“We think this could be partly a convenience choice,” said Samuel Bostock, Home Entertainment Manager at Reevoo.com. “The death of the VCR and the cassette saw the end of the chore of rewinding tapes. The convenience of downloads and wider availability of flexible digital content, suggests impatience with the eject button which may be partly why Blu-Ray isn’t capturing the imagination.”
Sony BDP-S350Shoppers quickly discarded VHS in favour of DVD, yet Blu-ray’s growth has been slow in comparison. According to Nielsen Media Research and Adams Media Research, the total high-definition software sales for the first two years were only half of what standard DVD’s sales were for their first two years. There were 16.3 million standard DVDs sold in the first two years (1997-1998) and there have been only 8.3 million high-definition (both Blu-Ray and HD DVD) units sold in their first two years (2006-2007).

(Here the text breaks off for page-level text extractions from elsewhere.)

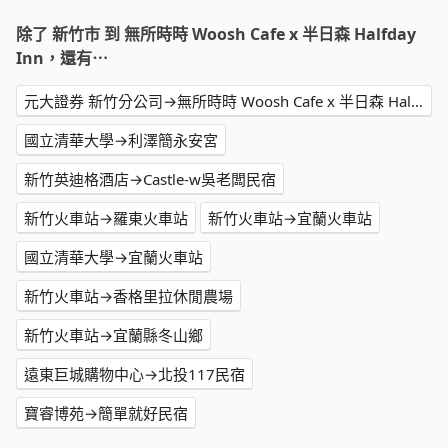
除了 新竹市 到 無所時時 Woosh Cafe x 半日森 Halfday
Inn，還有⋯
元大證券 新竹分公司→無所時時 Woosh Cafe x 半日森 Halfday Inn
國立清華大學→利澤簡永安宮
新竹英迪格酒店→Castle-w吳老闆民宿
新竹火車站→羅東火車站
新竹火車站→宜蘭火車站
國立清華大學→宜蘭火車站
新竹火車站→香格里拉休閒農場
新竹火車站→宜蘭縣冬山鄉
遠東巨城購物中心→北投117民宿
寶睿博苑→簡單就好民宿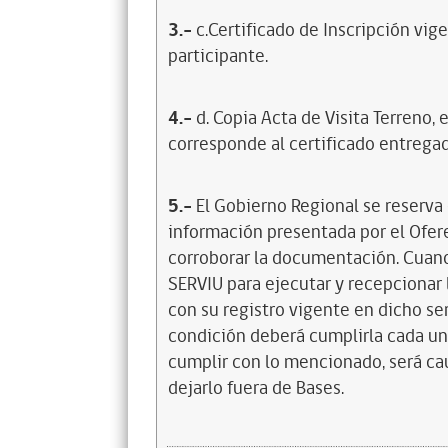
3.-
c.Certificado de Inscripción vi
participante.
4.-
d. Copia Acta de Visita Terreno,
corresponde al certificado entregado
5.-
El Gobierno Regional se reserva 
información presentada por el Ofere
corroborar la documentación. Cuand
SERVIU para ejecutar y recepcionar 
con su registro vigente en dicho ser
condición deberá cumplirla cada un
cumplir con lo mencionado, será cau
dejarlo fuera de Bases.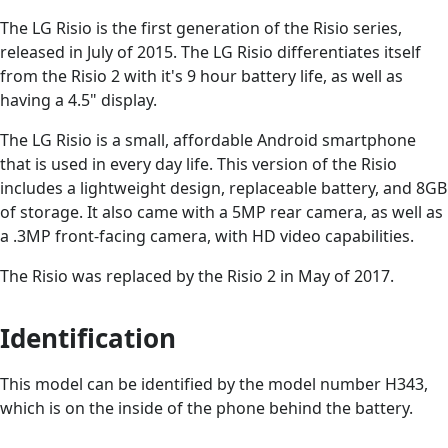
The LG Risio is the first generation of the Risio series,
released in July of 2015. The LG Risio differentiates itself
from the Risio 2 with it's 9 hour battery life, as well as
having a 4.5" display.
The LG Risio is a small, affordable Android smartphone
that is used in every day life. This version of the Risio
includes a lightweight design, replaceable battery, and 8GB
of storage. It also came with a 5MP rear camera, as well as
a .3MP front-facing camera, with HD video capabilities.
The Risio was replaced by the Risio 2 in May of 2017.
Identification
This model can be identified by the model number H343,
which is on the inside of the phone behind the battery.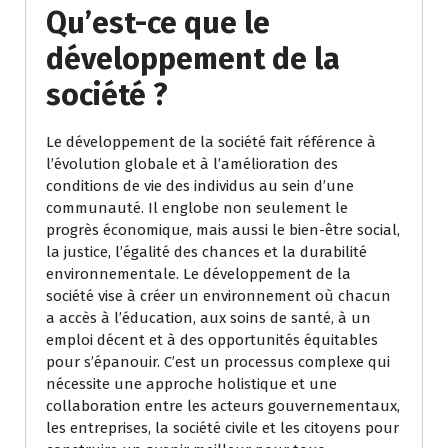
Qu’est-ce que le
développement de la
société ?
Le développement de la société fait référence à
l’évolution globale et à l’amélioration des
conditions de vie des individus au sein d’une
communauté. Il englobe non seulement le
progrès économique, mais aussi le bien-être social,
la justice, l’égalité des chances et la durabilité
environnementale. Le développement de la
société vise à créer un environnement où chacun
a accès à l’éducation, aux soins de santé, à un
emploi décent et à des opportunités équitables
pour s’épanouir. C’est un processus complexe qui
nécessite une approche holistique et une
collaboration entre les acteurs gouvernementaux,
les entreprises, la société civile et les citoyens pour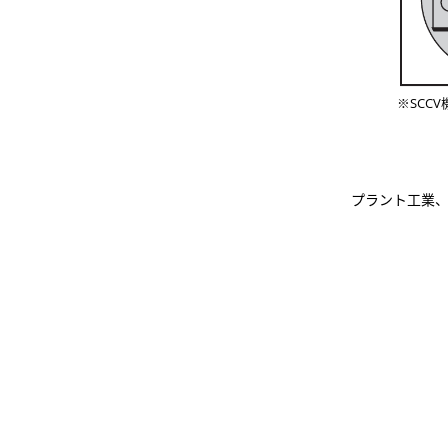
※SCCV機
プラント工業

In November 2008, Sony announced that worldwide Blu-Ray player sales would fall short of expectations for the year. Sony cited the high price of discs as one factor that had curtailed early adoption of Blu-Ray.
Unlike previous format changes (e.g. audio tape to compact disc, VHS videotape to DVD), there is no immediate indication that production of the standard DVD will gradually wind down. It remains the entrenched dominant format. Some analysts suggest that the biggest obstacle to replacing DVD is its installed base; a large majority of consumers are satisfied with DVDs. The DVD had succeeded because it offered a compelling alternative to VHS.
Samuel Bostock said: “When DVD came in, you could almost see the video shelving shrink before your eyes in Blockbuster and HMV. The same hasn’t happened with Blu-Ray.”